Não sei se certo ou não, mas esse é um momento em que reflito mais sobre a vida que o normal.
Neste natal tenho refletido mais. Por muitas razões. E tenho pensado em como a vida é cheia de surpresas, boas e tristes. Em como não sabemos realmente nada do que nos espera no dia seguinte ou no minuto seguinte do agora.
O Natal às vezes me dá um certo nó na garganta, mas sei que não é culpa dele. A culpa da nossa necessidade de humana de ter a ilusão de que controla as coisas, os planos, a vida.
A cada dia percebo de forma mais forte e evidente que não estamos no controle.
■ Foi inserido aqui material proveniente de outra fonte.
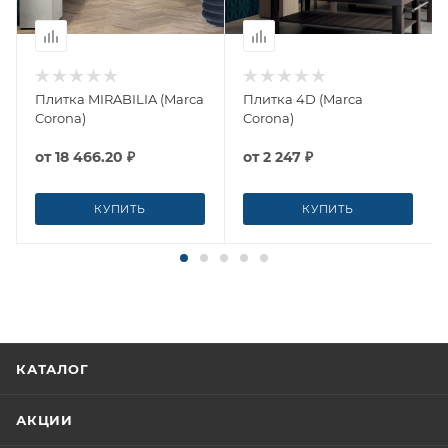
Плитка MIRABILIA (Marca
Плитка 4D (Marca
Corona)
Corona)
от
18 466.20 ₽
от
2 247 ₽
КУПИТЬ
КУПИТЬ
КАТАЛОГ
АКЦИИ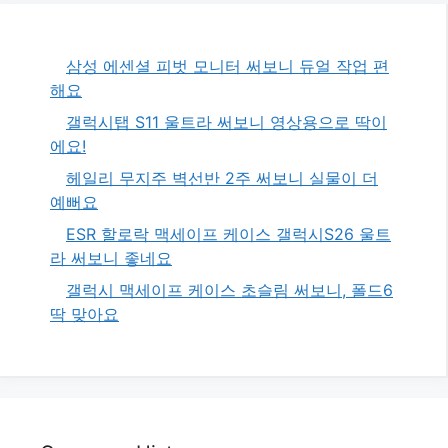
삼성 에센셜 피벗 모니터 써보니 듀얼 작업 편
해요
갤럭시탭 S11 울트라 써보니 영상용으로 딱이
에요!
헤일리 무지주 벽선반 2주 써보니 실물이 더
예뻐요
ESR 할로락 맥세이프 케이스 갤럭시S26 울트
라 써보니 좋네요
갤럭시 맥세이프 케이스 초슬림 써보니, 폴드6
딱 맞아요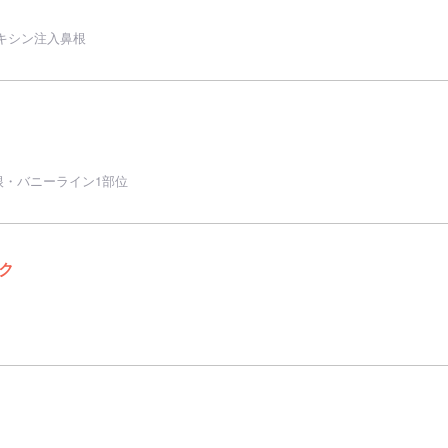
キシン注入鼻根
根・バニーライン1部位
ク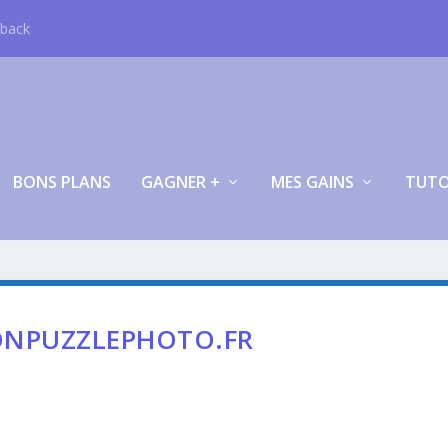
hback
BONS PLANS
GAGNER +
MES GAINS
TUT
ONPUZZLEPHOTO.FR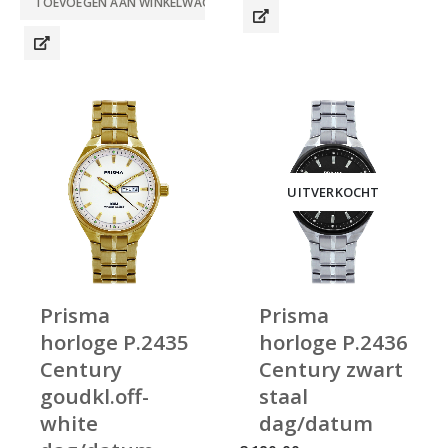
TOEVOEGEN AAN WINKELWAGEN
UITVERKOCHT
Prisma
Prisma
horloge P.2435
horloge P.2436
Century
Century zwart
goudkl.off-
staal
white
dag/datum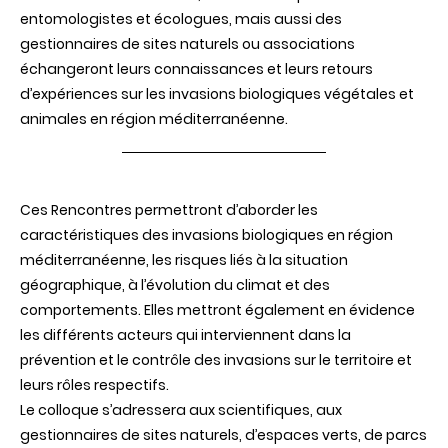
nos
entomologistes et écologues, mais aussi des
arbres
gestionnaires de sites naturels ou associations
en
Méditerran
échangeront leurs connaissances et leurs retours
?
d’expériences sur les invasions biologiques végétales et
4e
Rencontre
animales en région méditerranéenne.
de
Thuret
les
29
et
Ces Rencontres permettront d’aborder les
30
novembre
caractéristiques des invasions biologiques en région
2021,
méditerranéenne, les risques liés à la situation
Antibes
géographique, à l’évolution du climat et des
comportements. Elles mettront également en évidence
les différents acteurs qui interviennent dans la
prévention et le contrôle des invasions sur le territoire et
leurs rôles respectifs.
Le colloque s’adressera aux scientifiques, aux
gestionnaires de sites naturels, d’espaces verts, de parcs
E a cada dia tento educar a minha ansiedade para aceitar a falta de controle e ser capaz de ser feliz com as coisas mais simples, como acordar ao lado de quem eu amo mais um dia, poder estar junto, dividir os sentimentos (felizes, tristes, nervosos, assustados...), poder abraça-lo e beija-lo e sentir o amor que sente por mim.
É Natal. E talvez há alguns dias atrás eu teria muitas coisas para pedir. Hoje, aqui pensando, vendo o André dormir no sofá ao meu lado eu só quero pedir que noites como essas se repitam pelo resto da minha vida.
Posso continuar com os nós na garganta, com os medos e inseguranças, com as insatisfações, mas quero ver as pessoas que amo felizes, acreditando que apesar das desilusõs e de não sabermos nada de nada, temos uns aos outros e isso, só isso, já faz a vida valer a pena.
Sim. Muitas vezes me sinto uma marionete do destino. Como se estivesse tudo já escrito e eu estivesse atuando em um papel. Mas mesmo se for assim preciso ser grata ao escritor dessa minha história, ele foi muito generoso comigo ao escolher quem contracenaria comigo!
Não vou brindar o Natal, porque é um dia e nem para todo mundo. Vou brindar o amor, que é o que faz o filme da minha vida rodar, todo dia. E eu amo muito, muito. E acredito que tudo vai ficar bem.